Data for this exercise:
--- START ---

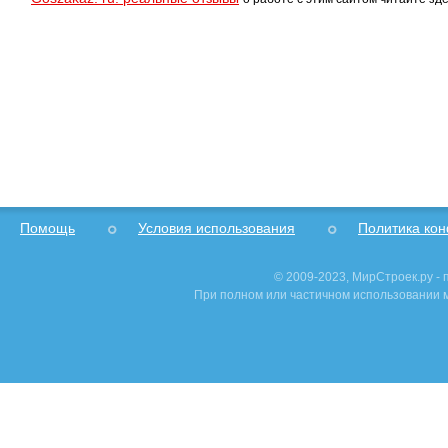
Помощь
Условия использования
Политика ко
© 2009-2023, МирСтроек.ру -
При полном или частичном использовании м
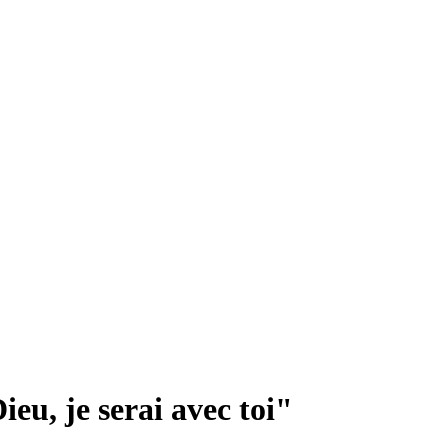
ieu, je serai avec toi"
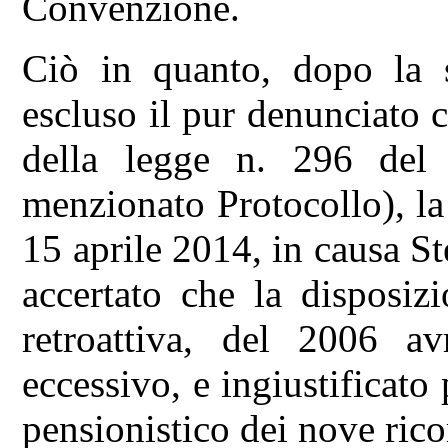
Convenzione.
Ciò in quanto, dopo la 
escluso il pur denunciato 
della legge n. 296 del
menzionato Protocollo), l
15 aprile 2014, in causa Stef
accertato che la disposiz
retroattiva, del 2006 av
eccessivo, e ingiustificato 
pensionistico dei nove rico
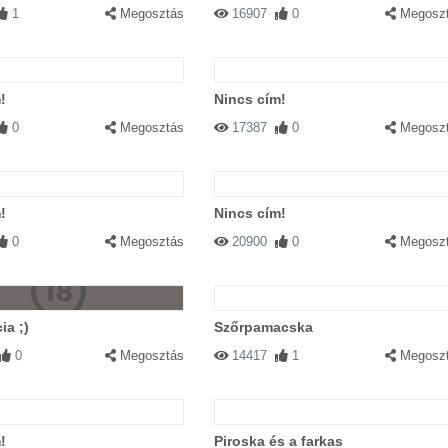
1
Megosztás
16907
0
Megosz
!
Nincs cím!
0
Megosztás
17387
0
Megosz
!
Nincs cím!
0
Megosztás
20900
0
Megosz
ia ;)
Szőrpamacska
0
Megosztás
14417
1
Megosz
!
Piroska és a farkas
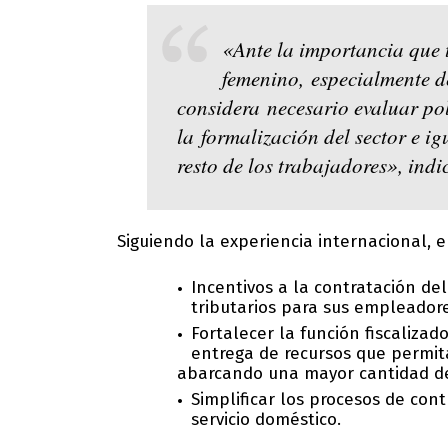
«Ante la importancia que t
femenino, especialmente d
considera necesario evaluar po
la formalización del sector e ig
resto de los trabajadores», indic
Siguiendo la experiencia internacional, 
Incentivos a la contratación de
tributarios para sus empleadore
Fortalecer la función fiscalizad
entrega de recursos que permit
abarcando una mayor cantidad de
Simplificar los procesos de con
servicio doméstico.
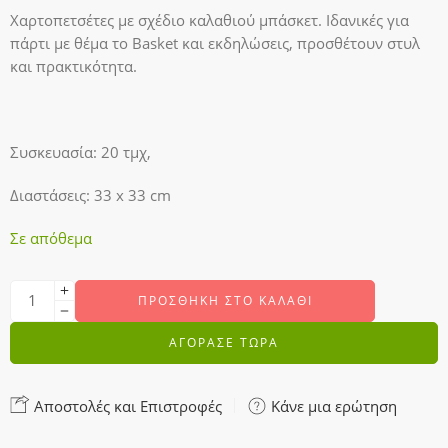
Χαρτοπετσέτες με σχέδιο καλαθιού μπάσκετ. Ιδανικές για
πάρτι με θέμα το Basket και εκδηλώσεις, προσθέτουν στυλ
και πρακτικότητα.
Συσκευασία: 20 τμχ,
Διαστάσεις: 33 x 33 cm
Σε απόθεμα
ΠΡΟΣΘΉΚΗ ΣΤΟ ΚΑΛΆΘΙ
ΑΓΟΡΑΣΕ ΤΩΡΑ
Αποστολές και Επιστροφές
Κάνε μια ερώτηση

--- END ---

How to complete this task:
Hand back the data above exactly, with no images.

Reply to the task:
Помощь
Условия использования
Политика ко
© 2009-2023, МирСтроек.ру -
При полном или частичном использовании м
ieu, je serai avec toi"
Convenzione.
Ciò in quanto, dopo la 
escluso il pur denunciato 
della legge n. 296 del
menzionato Protocollo), l
15 aprile 2014, in causa Stef
accertato che la disposiz
retroattiva, del 2006 av
eccessivo, e ingiustificato 
pensionistico dei nove rico
1
Megosztás
16907
0
Megosz
!
Nincs cím!
0
Megosztás
17387
0
Megosz
!
Nincs cím!
0
Megosztás
20900
0
Megosz
ia ;)
Szőrpamacska
0
Megosztás
14417
1
Megosz
!
Piroska és a farkas
«Ante la importancia que t
femenino, especialmente d
considera necesario evaluar po
la formalización del sector e ig
resto de los trabajadores», indic
Siguiendo la experiencia internacional, 
Incentivos a la contratación de
tributarios para sus empleadore
Fortalecer la función fiscalizad
entrega de recursos que permit
abarcando una mayor cantidad de
Simplificar los procesos de con
servicio doméstico.
Χαρτοπετσέτες με σχέδιο καλαθιού μπάσκετ. Ιδανικές για
πάρτι με θέμα το Basket και εκδηλώσεις, προσθέτουν στυλ
και πρακτικότητα.
Συσκευασία: 20 τμχ,
Διαστάσεις: 33 x 33 cm
Σε απόθεμα
ΠΡΟΣΘΉΚΗ ΣΤΟ ΚΑΛΆΘΙ
ΑΓΟΡΑΣΕ ΤΩΡΑ
Αποστολές και Επιστροφές
Κάνε μια ερώτηση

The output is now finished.